A global investigation based on leaked files has revealed how Uber aggressively lobbied politicians across the world over a five-year period to gain strategic advantages in new markets.
More than 124,000 documents were leaked to The Guardian, exposing the ride-hailing tech giant’s sometimes ruthless techniques to expand globally. Called the Uber files, this information has been shared to media in 29 countries via the International Consortium of Investigative Journalists.
Documents reveal that the California-headquartered company broke multiple national laws and taxi regulations, duped police and even encouraged violence against drivers.
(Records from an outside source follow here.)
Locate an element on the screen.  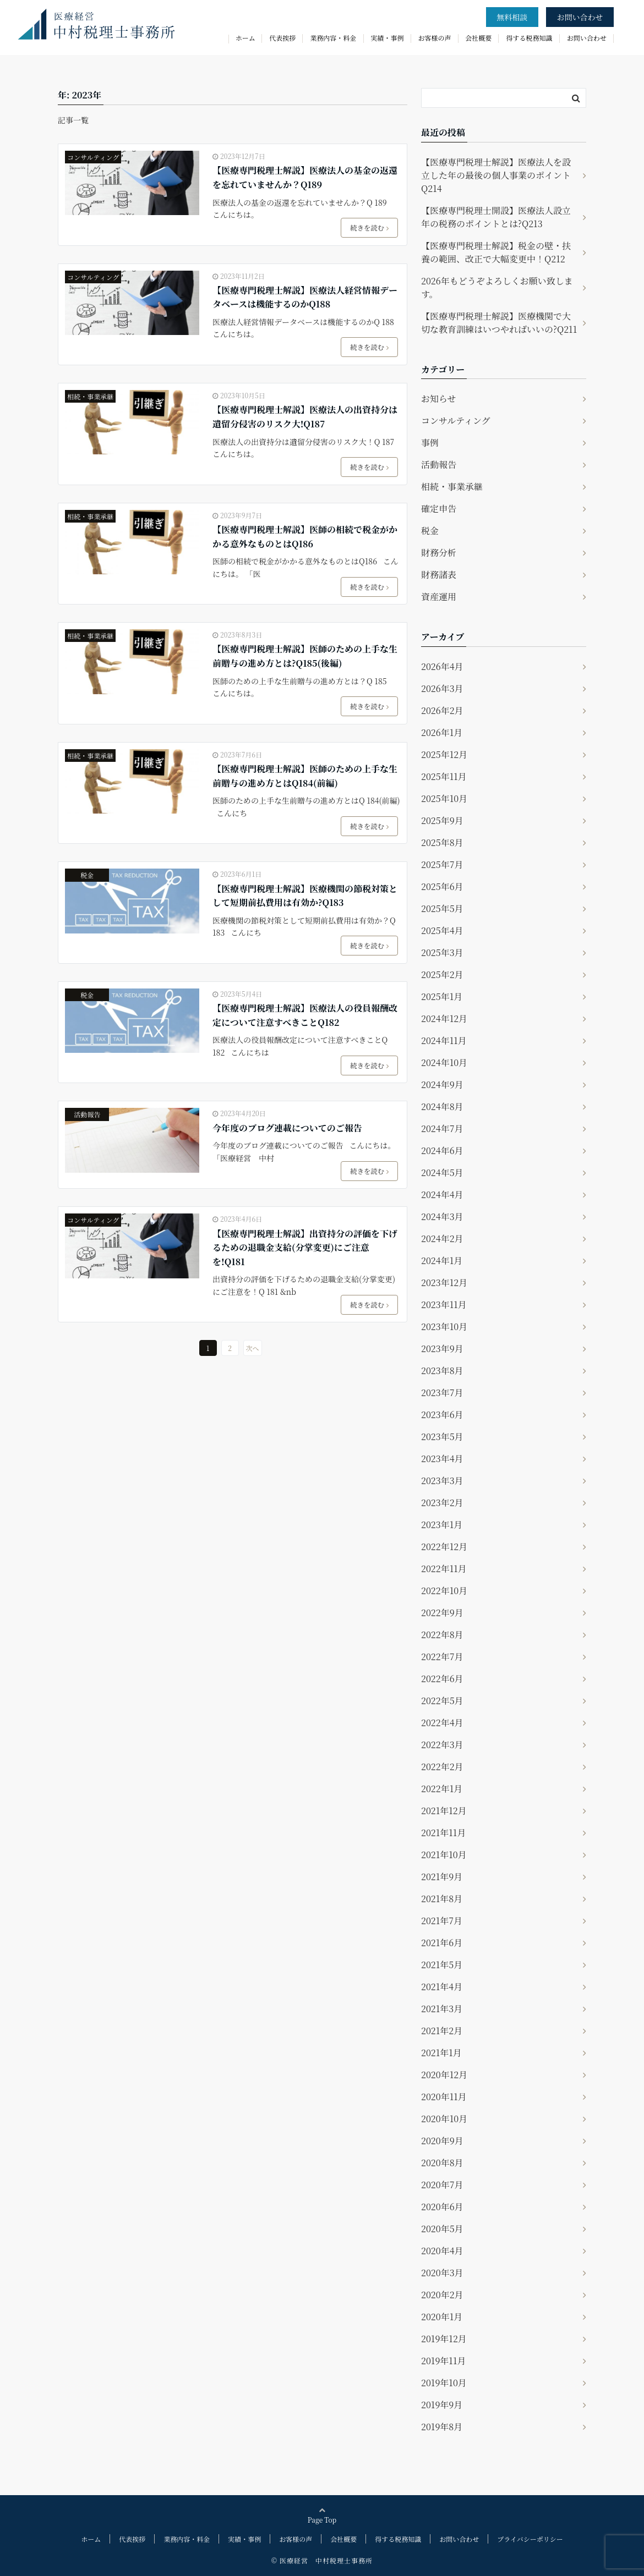 2022年6月 is located at coordinates (442, 1678).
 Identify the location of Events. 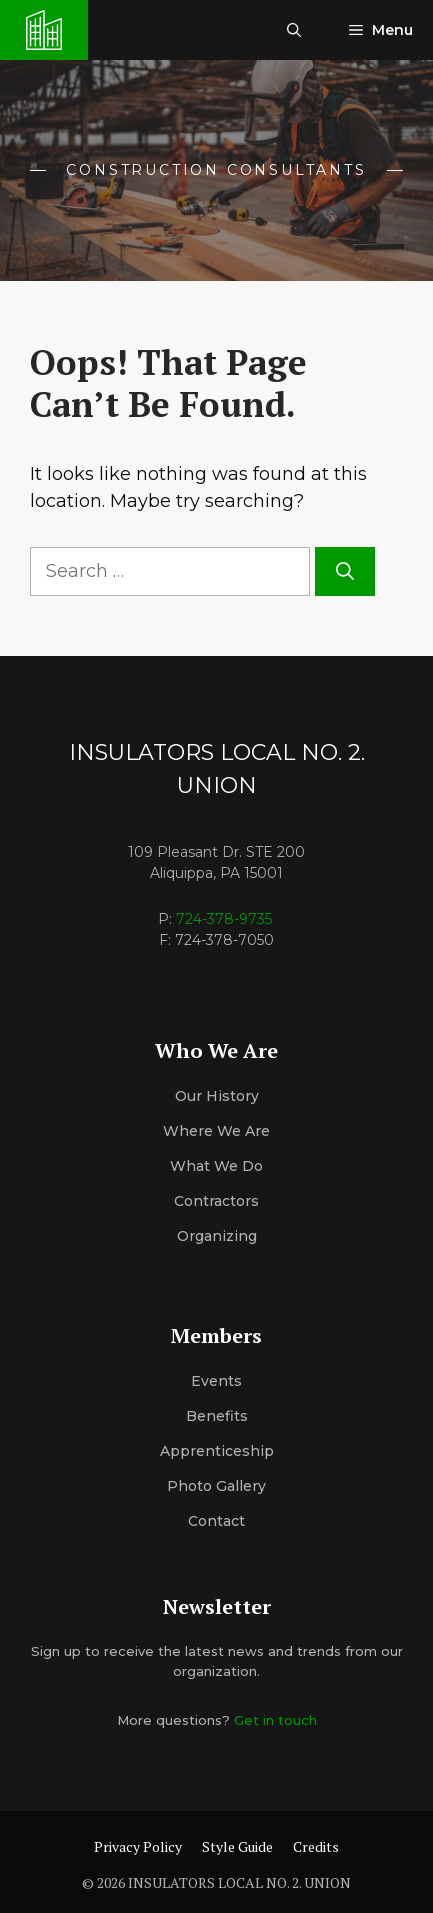 (216, 1381).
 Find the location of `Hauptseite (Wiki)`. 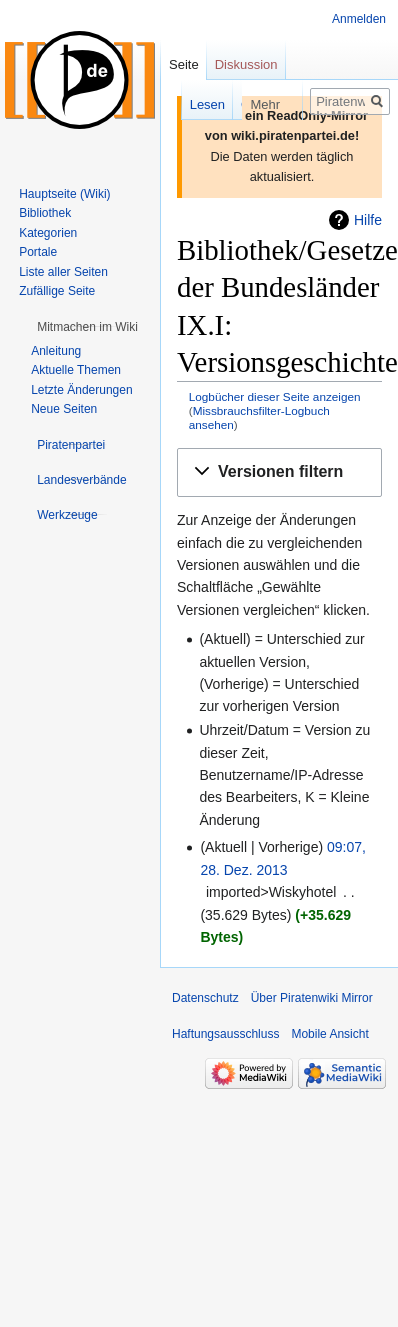 Hauptseite (Wiki) is located at coordinates (64, 194).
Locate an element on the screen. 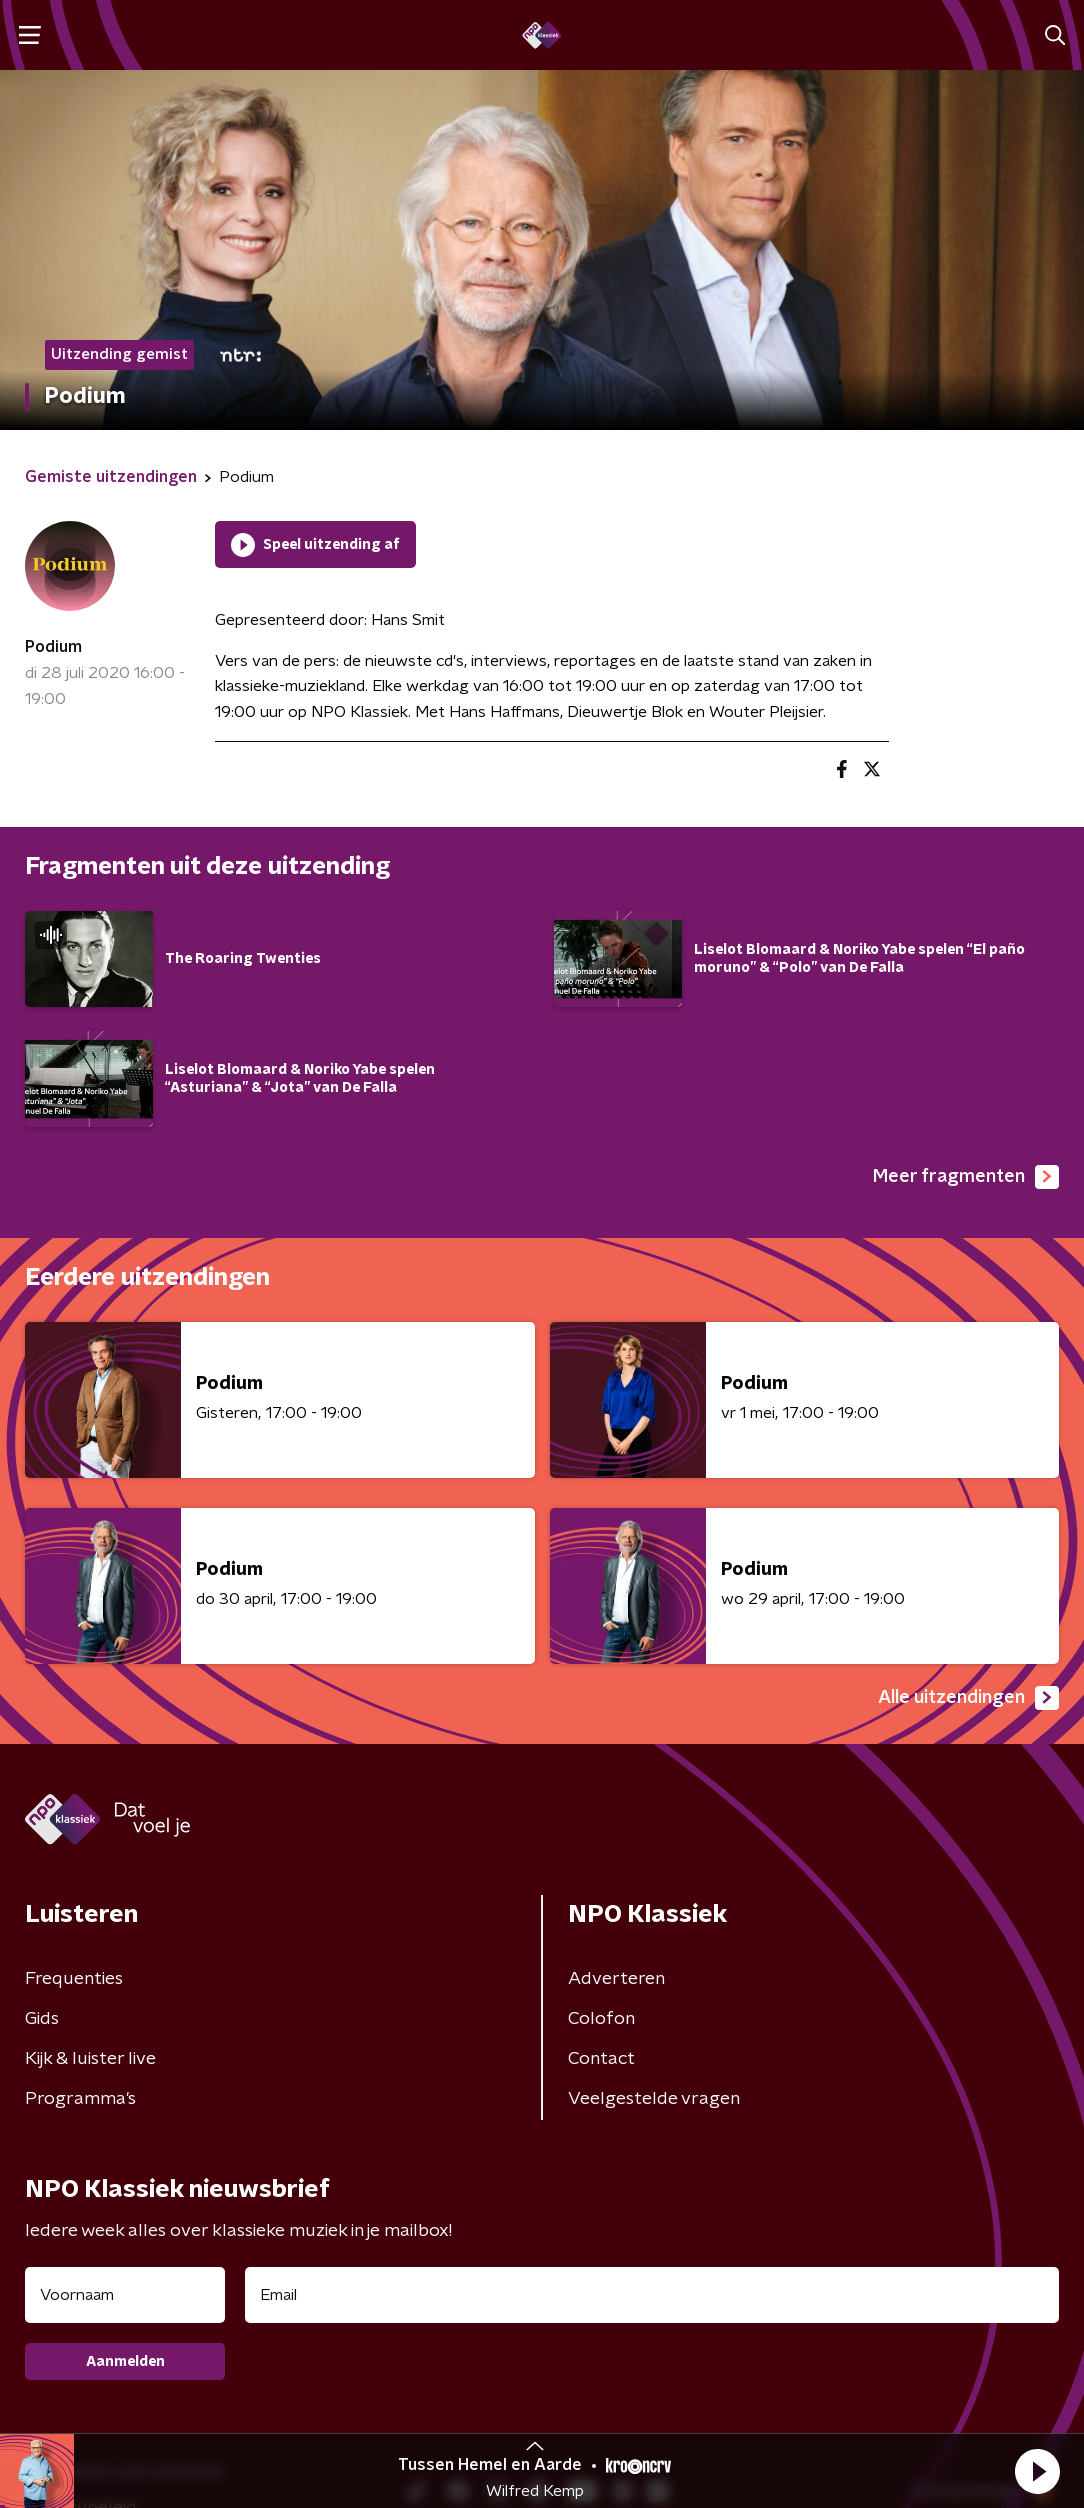 The image size is (1084, 2508). [button] is located at coordinates (1037, 2471).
The leaked data covers operations in 40 countries between 2013 and 2017.
Politicians lobbied by Uber in that period include current US president Joe Biden, former Taoiseach Enda Kenny, former Israeli prime minister Benjamin Netanyahu, and former UK chancellor George Osborne.
But perhaps the most damning of the Uber files revelations is the company’s relationship with French president Emmanuel Macron, who was the country’s economy minister at the time.
Macron allowed Uber frequent and direct access to him and his staff, The Guardian reports, and went to great lengths to support the company’s expansion in France – including brokering a secret deal with Uber’s opponents in the French cabinet at the time.
Uber was also reported to have used a “kill switch” that cut access to its IT systems and blocked police from seeing data during raids on its offices in at least six countries, including France.
Uber and Ireland
Uber first began operations in Ireland in February 2014, but initially faced an impasse with the State’s taxi regulator, the National Transport Authority, which refused to tweak rules that would allow Uber to operate in Ireland more freely.
According to The Irish Times, data from the Uber files reveals how the company attempted to “build goodwill” with the Irish Government during the St Patrick’s Day ministerial visits to the US in 2015, which it saw as an opportunity to bypass the National Transport Authority.
In an attempt to get political leverage with then Taoiseach Kenny and Minister for Transport Paschal Donohoe, Uber head of public policy for Ireland and the UK Andrew Byrne told colleagues that he was considering opening a service centre in Ireland.
An external lobbyist even advised Byrne that opening the centre outside Dublin would be a “positive political decision” because Kenny was from Co Mayo.
In response to the Uber Files, the company has said that it “will not make excuses for past be behaviour that is clearly not in line with our present values”.
“Instead, we ask the public to judge us by what we’ve done over the last five years and what we will do in the years to come.”
The company claims it has transformed since a change in leadership in 2017, when co-founder Travis Kalanick was replaced as CEO by Dara Khosrowshahi, and that more than 90pc of current employees have joined Uber since then.
A spokesperson for former CEO Kalanick said he “never authorised any actions or programmes that would obstruct justice in any country”.
“The reality was that Uber’s expansion initiatives were led by over a hundred leaders in dozens of countries around the world and at all times under the direct oversight and with the full approval of Uber’s robust legal, policy and compliance groups.”